La ocupación ilegal de propiedades tiene una larga historia en España y muchas veces está impulsada por el gran número de personas que no tienen acceso a una vivienda. Ahora, una turbia práctica hace las cosas todavía más complejas.

Los ocupantes ilegales han empezando a pedir un «rescate» a cambio de dejar una propiedad, lo que ha llevado al surgimiento de empresas privadas de desalojo, algunas de las cuales se valen de amenazas para lograr su objetivo.

«El sistema legal no está funcionando, así que los propietarios están pagando a los ocupantes ilegales para que se vayan de inmediato. Es algo que también haría si tuviera tomados mi segunda casa o activos inmobiliarios. Les pagaría a los okupas para sacarlos», dice el abogado.

«Esta es una forma muy fácil de ganar dinero», acota.
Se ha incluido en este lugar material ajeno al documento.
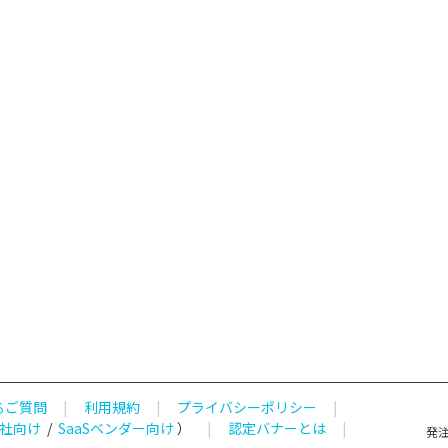
るご質問
|
利用規約
|
プライバシーポリシー
|
社向け
/
SaaSベンダー向け
）
|
認定バナーとは
|
発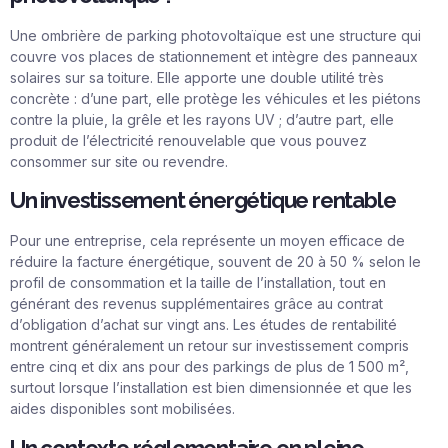
Une ombrière de parking photovoltaïque est une structure qui
couvre vos places de stationnement et intègre des panneaux
solaires sur sa toiture. Elle apporte une double utilité très
concrète : d’une part, elle protège les véhicules et les piétons
contre la pluie, la grêle et les rayons UV ; d’autre part, elle
produit de l’électricité renouvelable que vous pouvez
consommer sur site ou revendre.
Un investissement énergétique rentable
Pour une entreprise, cela représente un moyen efficace de
réduire la facture énergétique, souvent de 20 à 50 % selon le
profil de consommation et la taille de l’installation, tout en
générant des revenus supplémentaires grâce au contrat
d’obligation d’achat sur vingt ans. Les études de rentabilité
montrent généralement un retour sur investissement compris
entre cinq et dix ans pour des parkings de plus de 1 500 m²,
surtout lorsque l’installation est bien dimensionnée et que les
aides disponibles sont mobilisées.
Un contexte réglementaire en pleine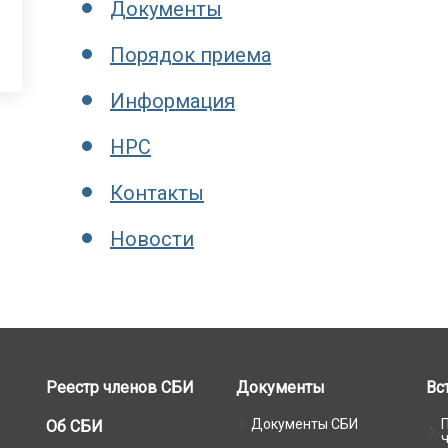
Документы
Порядок приема
Информация
НРС
Контакты
Новости
Реестр членов СБИ
Документы
Вс
Документы СБИ
Об СБИ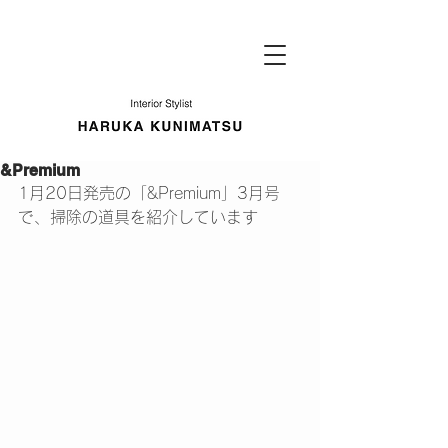
&Premium
1月20日発売の「&Premium」3月号
で、掃除の道具を紹介しています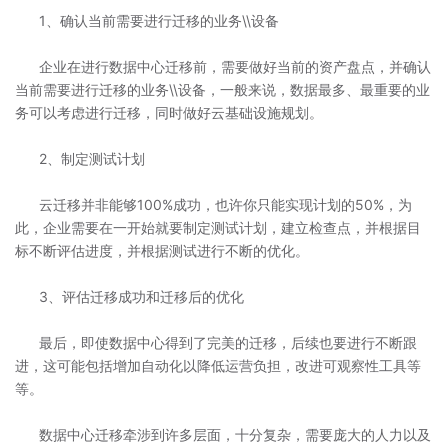
1、确认当前需要进行迁移的业务\\设备
企业在进行数据中心迁移前，需要做好当前的资产盘点，并确认
当前需要进行迁移的业务\\设备，一般来说，数据最多、最重要的业
务可以考虑进行迁移，同时做好云基础设施规划。
2、
制定测试计划
云迁移并非能够100%成功，也许你只能实现计划的50%，为
此，企业需要在一开始就要制定测试计划，建立检查点，并根据目
标不断评估进度，并根据测试进行不断的优化。
3、评估迁移成功和迁移后的优化
最后，即使数据中心得到了完美的迁移，后续也要进行不断跟
进，这可能包括增加自动化以降低运营负担，改进可观察性工具等
等。
数据中心迁移牵涉到许多层面，十分复杂，需要庞大的人力以及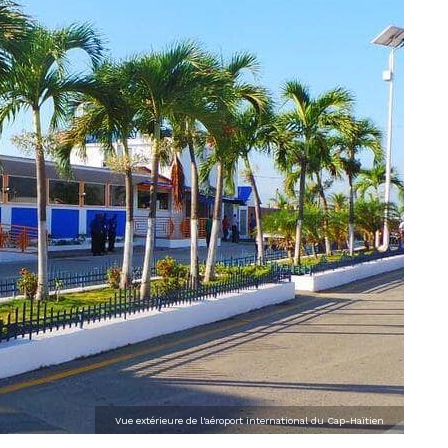
Vue extérieure de l'aéroport international du Cap-Haïtien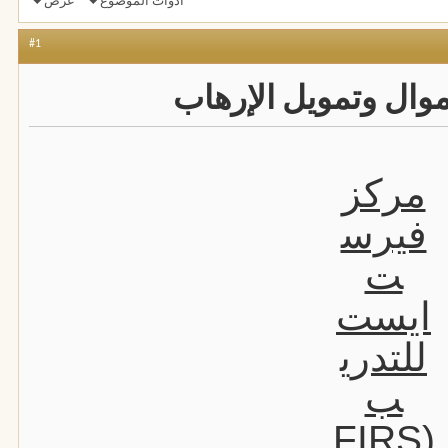
أدوات الموضوع
عرض
#1
وال وتمويل الإرهاب
مركز
فيرس
ت
ايست
للتدري
ب
(FIRS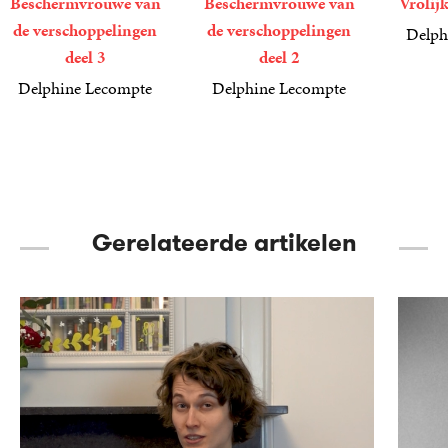
Beschermvrouwe van
Beschermvrouwe van
Vrolij
de verschoppelingen
de verschoppelingen
Delph
deel 3
deel 2
6
E-
,
99
book
Delphine Lecompte
Delphine Lecompte
12
E-
,
99
9
E-
,
99
book
book
Gerelateerde artikelen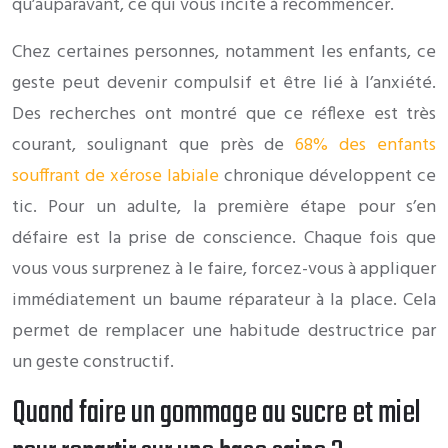
qu’auparavant, ce qui vous incite à recommencer.
Chez certaines personnes, notamment les enfants, ce
geste peut devenir compulsif et être lié à l’anxiété.
Des recherches ont montré que ce réflexe est très
courant, soulignant que près de
68% des enfants
souffrant de xérose labiale
chronique développent ce
tic. Pour un adulte, la première étape pour s’en
défaire est la prise de conscience. Chaque fois que
vous vous surprenez à le faire, forcez-vous à appliquer
immédiatement un baume réparateur à la place. Cela
permet de remplacer une habitude destructrice par
un geste constructif.
Quand faire un gommage au sucre et miel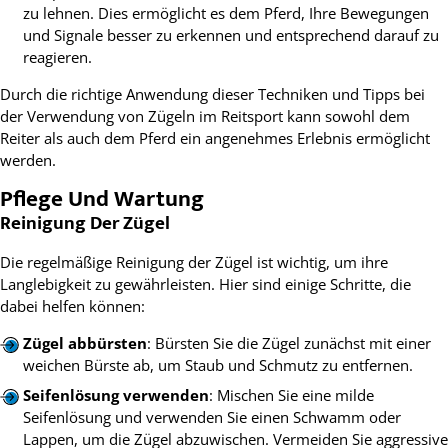
zu lehnen. Dies ermöglicht es dem Pferd, Ihre Bewegungen
und Signale besser zu erkennen und entsprechend darauf zu
reagieren.
Durch die richtige Anwendung dieser Techniken und Tipps bei
der Verwendung von Zügeln im Reitsport kann sowohl dem
Reiter als auch dem Pferd ein angenehmes Erlebnis ermöglicht
werden.
Pflege Und Wartung
Reinigung Der Zügel
Die regelmäßige Reinigung der Zügel ist wichtig, um ihre
Langlebigkeit zu gewährleisten. Hier sind einige Schritte, die
dabei helfen können:
Zügel abbürsten
: Bürsten Sie die Zügel zunächst mit einer
weichen Bürste ab, um Staub und Schmutz zu entfernen.
Seifenlösung verwenden
: Mischen Sie eine milde
Seifenlösung und verwenden Sie einen Schwamm oder
Lappen, um die Zügel abzuwischen. Vermeiden Sie aggressive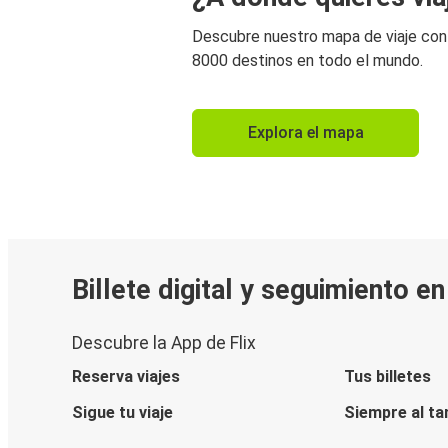
Descubre nuestro mapa de viaje co
8000 destinos en todo el mundo.
Explora el mapa
Billete digital y seguimiento e
Descubre la App de Flix
Reserva viajes
Tus billetes
Sigue tu viaje
Siempre al ta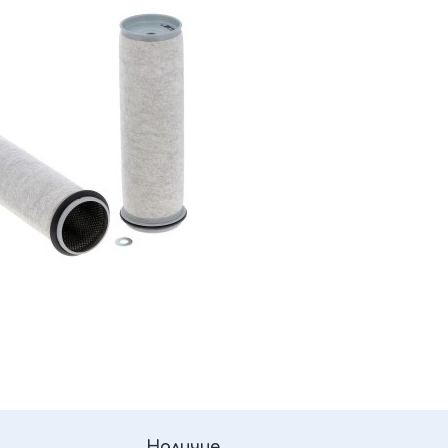
Наличие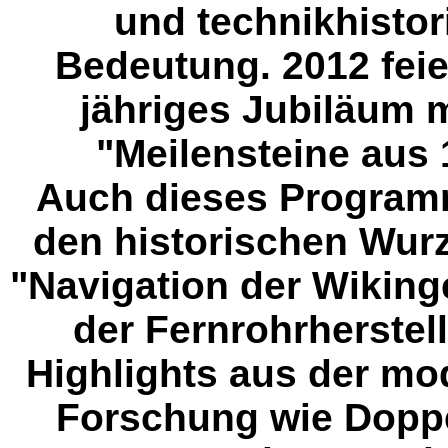
und technikhisto
Bedeutung. 2012 feier
jähriges Jubiläum m
"Meilensteine aus
Auch dieses Programm
den historischen Wurz
"Navigation der Wikinge
der Fernrohrherstel
Highlights aus der mo
Forschung wie Doppe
Es mucho más fácil que robar un banco, según un hombre que dice ser un criminal de carrera.

Solo en Barcelona hay unas 10.000 viviendas o pisos vacíos. Después del colapso de 2008, los precios de las propiedades se desplomaron y la especulación se disparó. Dado que la falta de vivienda sigue siendo un gran problema, los bienes raíces desocupados son una fuente de quejas, especialmente porque la mayoría de ellos pertenecen a grandes empresas.